Theater-goers can soon enter the mind of horror and mystery writer Edgar Allan Poe.

This weekend, Dickinson High School drama students will perform “Poe: Dreams of Madness” by Allysa Hyne under the direction of new drama teacher, Josh Kralicek.

“Basically, (the play) is a collection of short stories written by Poe, adapted to a stage format,” Kralicke said. “It has sort of this overarching plot line about Poe as an author, about his writing process, having a bad night and remembering all sorts of traumas going on in his life. It kind of weaves in how so much of his stories are inspired directly from things in his life.”

Poe’s life is one marked by tragedy. He was abandoned by his real father and disowned by his foster father. His mother, foster mother and wife died of illness, two of which were attributed to tuberculosis. He incurred gambling debt, became an alcoholic and died under mysterious circumstances.

Senior Dallen Schuetzler, already a fan of Poe, plays him in the production.

“I just try to get into that gloomier mindset of gloom and death and destruction that he has when writing his stories … I think of his poems and stories and there’s another author, H.P. Lovecraft, (who) also rights horror-esq stories, so I also read some of those,” he said.
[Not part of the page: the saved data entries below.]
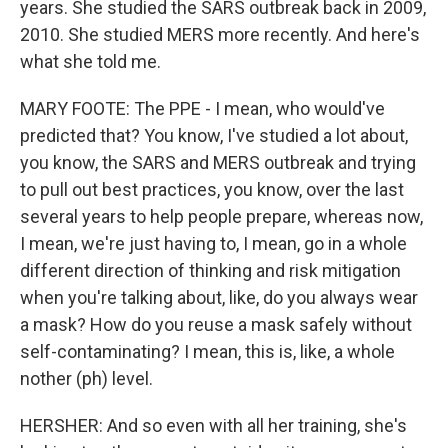
years. She studied the SARS outbreak back in 2009,
2010. She studied MERS more recently. And here's
what she told me.
MARY FOOTE: The PPE - I mean, who would've
predicted that? You know, I've studied a lot about,
you know, the SARS and MERS outbreak and trying
to pull out best practices, you know, over the last
several years to help people prepare, whereas now,
I mean, we're just having to, I mean, go in a whole
different direction of thinking and risk mitigation
when you're talking about, like, do you always wear
a mask? How do you reuse a mask safely without
self-contaminating? I mean, this is, like, a whole
nother (ph) level.
HERSHER: And so even with all her training, she's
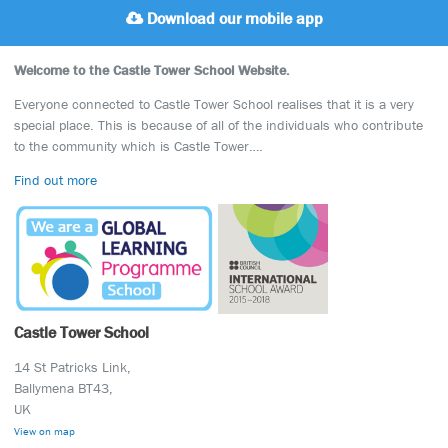
Download our mobile app
Welcome to the Castle Tower School Website.
Everyone connected to Castle Tower School realises that it is a very
special place. This is because of all of the individuals who contribute
to the community which is Castle Tower….
Find out more
Castle Tower School
14 St Patricks Link,
Ballymena BT43,
UK
View on map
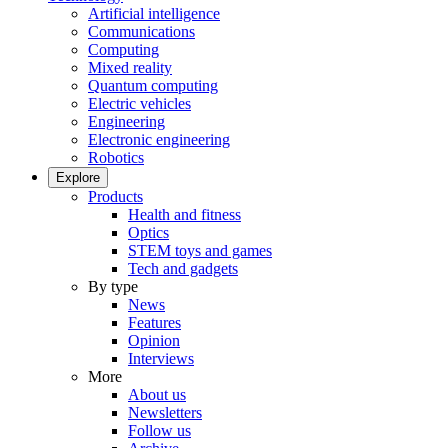
Artificial intelligence
Communications
Computing
Mixed reality
Quantum computing
Electric vehicles
Engineering
Electronic engineering
Robotics
Explore
Products
Health and fitness
Optics
STEM toys and games
Tech and gadgets
By type
News
Features
Opinion
Interviews
More
About us
Newsletters
Follow us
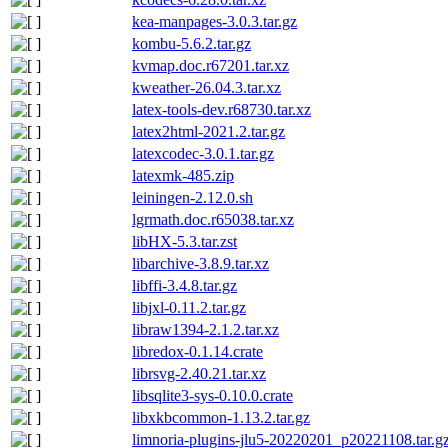
kea-manpages-3.0.3.tar.gz
kombu-5.6.2.tar.gz
kvmap.doc.r67201.tar.xz
kweather-26.04.3.tar.xz
latex-tools-dev.r68730.tar.xz
latex2html-2021.2.tar.gz
latexcodec-3.0.1.tar.gz
latexmk-485.zip
leiningen-2.12.0.sh
lgrmath.doc.r65038.tar.xz
libHX-5.3.tar.zst
libarchive-3.8.9.tar.xz
libffi-3.4.8.tar.gz
libjxl-0.11.2.tar.gz
libraw1394-2.1.2.tar.xz
libredox-0.1.14.crate
librsvg-2.40.21.tar.xz
libsqlite3-sys-0.10.0.crate
libxkbcommon-1.13.2.tar.gz
limnoria-plugins-jlu5-20220201_p20221108.tar.g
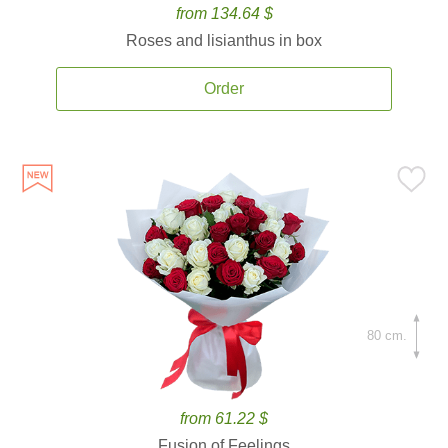
from 134.64 $
Roses and lisianthus in box
Order
80 cm.
from 61.22 $
Fusion of Feelings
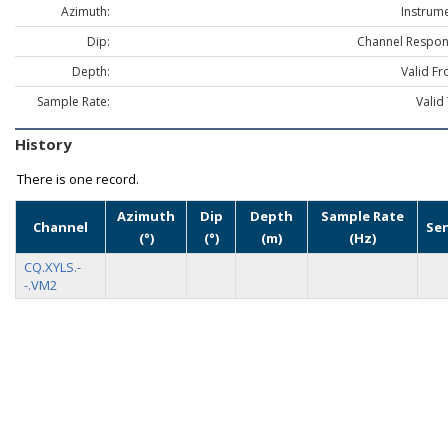
Azimuth:
Instrume
Dip:
Channel Respon
Depth:
Valid Fr
Sample Rate:
Valid
History
There is one record.
Azimuth
Dip
Depth
Sample Rate
Channel
Se
(°)
(°)
(m)
(Hz)
CQ.XYLS.-
-.VM2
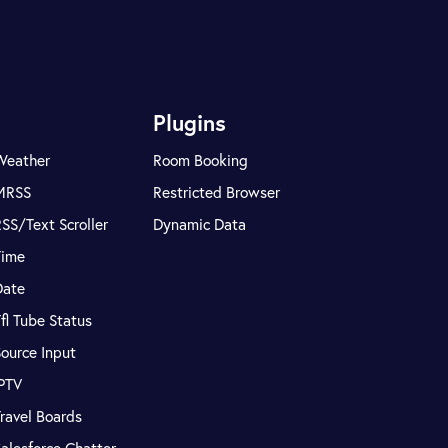
Plugins
Weather
Room Booking
MRSS
Restricted Browser
SS/Text Scroller
Dynamic Data
Time
Date
fl Tube Status
ource Input
IPTV
ravel Boards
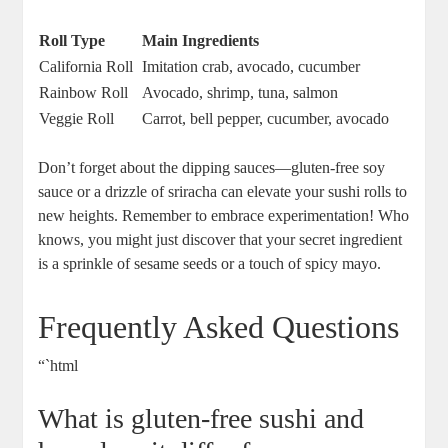
Roll Type
Main Ingredients
California Roll
Imitation crab, avocado, cucumber
Rainbow Roll
Avocado, shrimp, tuna, salmon
Veggie Roll
Carrot, bell pepper, cucumber, avocado
Don’t forget about the dipping sauces—gluten-free soy
sauce or a drizzle of sriracha can elevate your sushi rolls to
new heights. Remember to embrace experimentation! Who
knows, you might just discover that your secret ingredient
is a sprinkle of sesame seeds or a touch of spicy mayo.
Frequently Asked Questions
“`html
What is gluten-free sushi and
Schuetzler’s favorite scene is one about Poe’s short story “The Fall of the House of Usher.”

“I feel like Rodrick Usher has much of the same mindset of Poe. All of these things are happening to him that are just doom and gloom, like in Poe’s life,” he said.

Kralicek gave the senior students four options from which to choose.

“I think they saw an excerpt of it at competitive drama, and they were pretty impressed with it,” he said. “They were just drawn to the concept in general. Kids tend to like dark and gloomy.

Although he has acted on and off for 10 years, Kralicek said his new position has had a bit of a learning curve.

“I’m really tapping into a lot of my students’ expertise,” he said. “I’m pretty knowledgeable (with the) tech side and acting side, but set design was really hard for me. I try to find who’s good at what and get them in. It’s been very much a team process.”

The play itself comes with some challenges.

“What’s kind of challenging with this play is there’s no scene breaks,” Kralicek said. “It’s constant through the whole show. New characters are kind of just brought on by other characters. There’s very slight scene changes. Most of it is just suggestive, not by the play itself, but just kind of how it’s written. It’s been challenging, but at the same time, a little bit freeing to be confined to that one space the whole time.”

Schuetzler thinks Kralicek has been up to the challenge so far.

“I think he’s doing a really good job, actually, especially for his first play. He’s given us all the direction we need, and he’s adapting well to all this new stuff,” he said.

The group will perform the play in the school's auditorium on Nov. 22 and 23 at 7 p.m. and Nov. 24 at 2 pm. Admission is $5 for students and $8 for adults. The play is produced by special arrangement with Pioneer Drama Service, Inc. in Denver, Colorado.